Has relationship banking reached the end of the road? It is an interesting debate because digital banking has changed how financial institutions operate.
Applications now move faster. Documents are reviewed in minutes. Credit assessments happen at remarkable speed. Yet speed on its own does not guarantee a better lending decision.
For many South African businesses, every set of financial statements tells a story. Numbers reveal performance, but they do not always explain why a business experienced a difficult month or why cash flow looked different during a particular period. When technology reads figures without understanding the circumstances behind them, good businesses can be judged unfairly.
The future of business lending is unlikely to be a choice between technology or people. Success will depend on combining both.
Note: This article is adapted from an original feature in Daily Maverick. If you’d like to explore the original insights, we welcome you to visit the article.
Faster Processing Cannot Tell the Whole Story
Automated credit scoring can process an application in minutes. What it often can’t do is understand why a business looks the way it does on paper.
A model built to flag risk will treat a late customer payment or an uneven month of revenue as a warning sign, even when the underlying business is sound. It doesn’t know that a large corporate client pays 60 days late as standard practice, or that a retailer’s slow month is simply the off-season.
This matters because the gap between what the data shows and what is really happening can be enormous. A business can appear unstable on a spreadsheet while running a tight, profitable operation in reality. An algorithm reading only the numbers has no way of telling those two situations apart.
South African Businesses Operate in a Context Algorithms Don’t Model
Local conditions make this problem more pronounced than in many other markets. South African SMEs deal with irregular customer payments, seasonal cash flow swings, load shedding disruptions, and a large informal economy that doesn’t always show up cleanly in financial statements.

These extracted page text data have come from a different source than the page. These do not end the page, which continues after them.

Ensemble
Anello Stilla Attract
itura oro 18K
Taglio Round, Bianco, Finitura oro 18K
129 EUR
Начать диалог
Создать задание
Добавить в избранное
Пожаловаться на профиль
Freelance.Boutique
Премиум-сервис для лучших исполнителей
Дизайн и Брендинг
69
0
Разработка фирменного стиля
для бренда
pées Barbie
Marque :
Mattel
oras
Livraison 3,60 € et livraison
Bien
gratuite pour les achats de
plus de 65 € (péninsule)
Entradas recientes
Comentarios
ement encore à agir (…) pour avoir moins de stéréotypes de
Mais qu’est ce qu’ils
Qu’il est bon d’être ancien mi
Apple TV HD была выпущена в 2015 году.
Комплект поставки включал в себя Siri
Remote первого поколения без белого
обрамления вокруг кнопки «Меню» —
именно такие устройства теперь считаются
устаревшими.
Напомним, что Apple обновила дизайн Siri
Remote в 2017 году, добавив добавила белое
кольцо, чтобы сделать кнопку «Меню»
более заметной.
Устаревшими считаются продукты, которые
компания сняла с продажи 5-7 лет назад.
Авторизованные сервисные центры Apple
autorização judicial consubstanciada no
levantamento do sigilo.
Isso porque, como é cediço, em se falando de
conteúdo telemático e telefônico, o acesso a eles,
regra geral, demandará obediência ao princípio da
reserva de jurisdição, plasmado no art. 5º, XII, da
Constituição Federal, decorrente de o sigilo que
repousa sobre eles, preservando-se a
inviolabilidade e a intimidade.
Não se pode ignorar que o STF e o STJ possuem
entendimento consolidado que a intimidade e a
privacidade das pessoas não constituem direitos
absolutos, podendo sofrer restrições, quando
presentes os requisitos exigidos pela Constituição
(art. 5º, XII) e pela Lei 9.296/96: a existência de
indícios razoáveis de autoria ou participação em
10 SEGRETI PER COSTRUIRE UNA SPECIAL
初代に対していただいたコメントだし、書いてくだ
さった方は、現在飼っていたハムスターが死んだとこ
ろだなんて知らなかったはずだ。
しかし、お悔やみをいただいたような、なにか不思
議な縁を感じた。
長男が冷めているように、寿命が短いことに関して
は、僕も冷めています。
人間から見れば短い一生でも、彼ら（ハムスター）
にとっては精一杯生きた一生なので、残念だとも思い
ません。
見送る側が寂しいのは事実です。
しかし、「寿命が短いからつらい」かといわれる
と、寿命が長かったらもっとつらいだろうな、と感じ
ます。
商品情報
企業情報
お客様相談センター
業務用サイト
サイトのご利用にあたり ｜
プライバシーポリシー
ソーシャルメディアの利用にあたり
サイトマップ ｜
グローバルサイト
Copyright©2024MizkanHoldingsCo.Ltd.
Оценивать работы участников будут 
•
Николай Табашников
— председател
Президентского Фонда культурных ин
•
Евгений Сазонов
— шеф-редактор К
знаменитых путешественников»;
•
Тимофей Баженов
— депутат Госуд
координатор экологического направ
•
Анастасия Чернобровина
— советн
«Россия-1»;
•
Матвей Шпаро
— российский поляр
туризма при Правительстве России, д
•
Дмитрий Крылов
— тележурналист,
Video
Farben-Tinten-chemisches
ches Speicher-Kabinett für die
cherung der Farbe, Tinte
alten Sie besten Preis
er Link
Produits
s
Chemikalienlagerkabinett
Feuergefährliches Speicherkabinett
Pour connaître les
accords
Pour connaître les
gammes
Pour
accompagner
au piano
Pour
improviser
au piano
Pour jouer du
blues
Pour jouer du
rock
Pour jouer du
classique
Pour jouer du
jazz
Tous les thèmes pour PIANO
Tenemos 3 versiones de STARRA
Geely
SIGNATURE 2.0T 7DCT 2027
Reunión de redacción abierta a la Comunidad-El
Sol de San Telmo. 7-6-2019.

A business owner navigating these realities isn’t necessarily mismanaging their finances; they’re operating in an economy that behaves unpredictably by nature.
An experienced lender who has seen dozens of similar businesses can recognise the difference between a temporary wobble and a structural problem. That kind of pattern recognition, built from years of exposure to how South African businesses actually function, is difficult to encode into a scoring model.
Automation Should Handle the Routine, Not the Judgement Calls
None of this is an argument against technology. Automation earns its place in modern lending. It can process documents, verify data, flag anomalies, and cut turnaround times dramatically. Used well, it frees up human bankers from administrative work so they can focus on the decisions that actually require thought.
The mistake is asking automation to do a job it was never designed for: making the final call on complex, nuanced credit decisions. When a business’s story doesn’t fit neatly into a standard model, someone with experience needs to look past the numbers and ask better questions. Technology is a tool for efficiency, not a substitute for judgement.

Trust Still Wins Business, Even in a Digital Market
One of the more overlooked points in the debate is how much trust still influences who a business chooses to bank with. Owners want a lender who understands their industry, their growth plans, and the specific pressures they face, not a generic product built for the average applicant. A banker who takes the time to understand a business can offer a solution shaped around that business, rather than a one-size-fits-all facility that technically qualifies but doesn’t quite fit.
This is where relationships still outperform pure automation. A tailored financing solution, backed by someone who understands the client’s goals, tends to serve both the lender and the business better over time than a standardised product approved purely on a score.
An Instant Yes Isn’t Always the Right Yes
There’s an understandable appeal to instant approval. Nobody enjoys waiting weeks for a lending decision. But speed becomes a liability when it replaces proper assessment.
A fast approval that ignores the full context of a business’s situation can lead to poor outcomes on both sides: a lender taking on more risk than it realises, or a viable business being declined because a model misread its situation.
Good lending decisions require weighing the full picture. That takes a bit more time than an automated yes or no, but the outcome tends to be sounder for everyone involved.
The Winning Model Combines Both
The most compelling argument in the piece is that this isn’t a contest between digital banking and personal relationships. It’s about knowing which parts of the process should be automated and which still need a human involved. Data analysis, document processing, and routine administration are exactly where AI adds value.
Context, judgement, and strategic advice are where people remain irreplaceable.
Banks and alternative lenders that combine these two strengths deliberately, rather than defaulting entirely to one or the other, will be best placed to serve SMEs properly. The technology handles the volume and the speed. The banker handles the nuance and the trust.
Final Thoughts
Relationship banking wasn’t killed by technology, it was tested by it. And what that test has revealed is that the businesses best served going forward will be the ones working with lenders who use technology to work faster without giving up the judgement that comes from actually understanding a business. For a business owner choosing a funding partner, the question isn’t whether a lender uses AI. Most now do. The better question is whether that lender still has someone on the other end who can look past the numbers and see the business for what it is.